A complex protagonist is difficult to write. It’s the character your audience will be with for the duration of your novel/movie/TV show, so it’s important that you get her right. But it is much more difficult to develop a good antagonist than it is a good protagonist.
When we imagine the perfect villain, we (or at least I) imagine an entity of pure evil. While that may provide a formidable opponent for your protagonist, that’s not necessarily a good villain. A good villain is one who is complex. Pure evil is too easy; it’s a copout. A good villain is a well-developed one, maybe even one who means well. A good villain isn’t evil for evil’s sake.

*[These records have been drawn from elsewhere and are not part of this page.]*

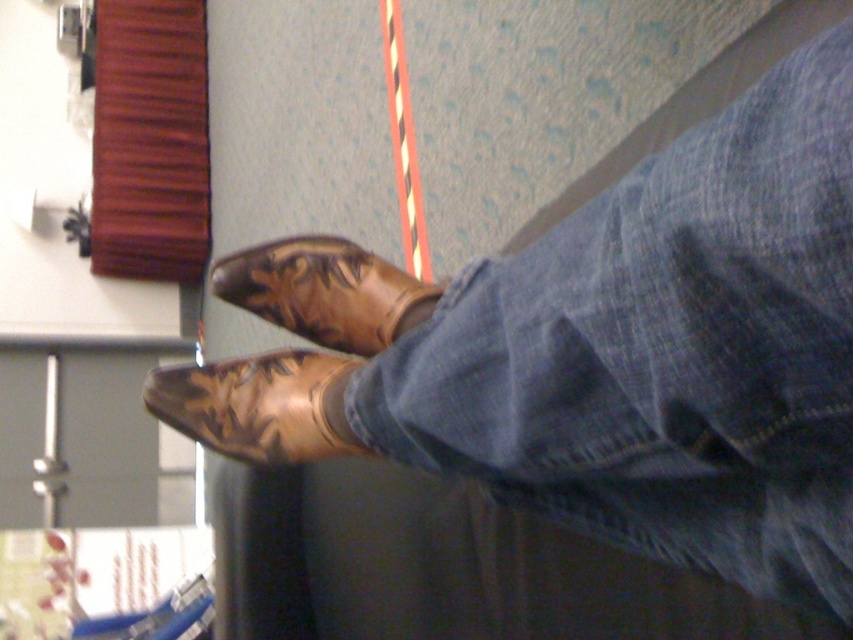 Between denim at lower right and brown leather boot at center, which one appears on the right side from the viewer's perspective?

Positioned to the right is denim at lower right.

Who is more distant from viewer, (x=602, y=291) or (x=219, y=282)?

Point (x=219, y=282)

Image resolution: width=853 pixels, height=640 pixels. Identify the location of denim at lower right. (666, 353).

Can you confirm if shiny brown leather boot at lower center is positioned below brown leather boot at center?

Yes, shiny brown leather boot at lower center is below brown leather boot at center.

Between shiny brown leather boot at lower center and brown leather boot at center, which one has less height?

With less height is shiny brown leather boot at lower center.

Find the location of a particular element. This screenshot has height=640, width=853. shiny brown leather boot at lower center is located at coordinates (256, 404).

Which is below, denim at lower right or shiny brown leather boot at lower center?

denim at lower right

Is denim at lower right positioned behind shiny brown leather boot at lower center?

No.

Where is `denim at lower right`? denim at lower right is located at coordinates (666, 353).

In fact, some villains are so complex that they cross over from the dark side and help the protagonist.
5. Dinobot, Transformers: Beast Wars (1996-1999)

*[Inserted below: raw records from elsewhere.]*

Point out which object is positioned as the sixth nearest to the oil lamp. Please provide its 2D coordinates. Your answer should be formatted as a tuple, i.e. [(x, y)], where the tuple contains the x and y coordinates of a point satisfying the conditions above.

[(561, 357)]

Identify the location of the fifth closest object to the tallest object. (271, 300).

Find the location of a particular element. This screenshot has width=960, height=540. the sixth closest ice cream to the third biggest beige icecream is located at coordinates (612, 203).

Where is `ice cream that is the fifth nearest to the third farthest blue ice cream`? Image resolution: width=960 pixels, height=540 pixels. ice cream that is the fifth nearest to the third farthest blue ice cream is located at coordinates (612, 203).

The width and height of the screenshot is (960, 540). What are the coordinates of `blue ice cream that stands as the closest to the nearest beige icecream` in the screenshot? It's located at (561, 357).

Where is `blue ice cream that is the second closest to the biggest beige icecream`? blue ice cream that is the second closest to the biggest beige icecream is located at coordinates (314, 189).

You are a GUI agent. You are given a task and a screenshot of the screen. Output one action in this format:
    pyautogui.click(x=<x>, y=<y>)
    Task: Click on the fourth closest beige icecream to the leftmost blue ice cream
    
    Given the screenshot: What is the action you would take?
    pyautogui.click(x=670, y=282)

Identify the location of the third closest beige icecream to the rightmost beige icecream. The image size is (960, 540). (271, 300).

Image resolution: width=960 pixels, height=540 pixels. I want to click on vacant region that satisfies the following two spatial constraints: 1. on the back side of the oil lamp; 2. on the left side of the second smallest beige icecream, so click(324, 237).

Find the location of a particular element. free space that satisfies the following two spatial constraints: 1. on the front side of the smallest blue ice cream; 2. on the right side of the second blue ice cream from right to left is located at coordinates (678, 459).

I never watched the original Transformers, but I remember very fondly the Beast Wars spinoff/sequel, featuring Optimus Primal as the protagonist leader of the Maximals fighting against the Predacons, led by Megatron. In this series, the Transformers were robots who could transform into animals. Optimus, for instance, was a gorilla, and Megatron was a Tyrannosaurus Rex.
Dinobot, who took the form of a velociraptor, was a powerful subject of Megatron, aiding in the war against the Maximals. I always liked Dinobot, but as a child I felt bad rooting for a villain. Then, Dinobot challenged Megatron’s leadership, and the Predacons cast him out of their ranks. He found a place with the Maximals and came to a sometimes shaky truce with them.
The relationship dynamics that occur when a former enemy becomes an ally create great opportunities for conflict and character development. Some of the most entertaining moments involved banter between Dinobot and Rattrap, a Maximal who was hesitant to accept Dinobot as a part of their group.
Dinobot wasn’t really a character who could be controlled, and that’s exactly what Megatron wanted to do. Dinobot was always at least neutral if not borderline good. It just took being cast out for him to find where he truly belonged. He stopped looking out for himself, and started working as part of a team.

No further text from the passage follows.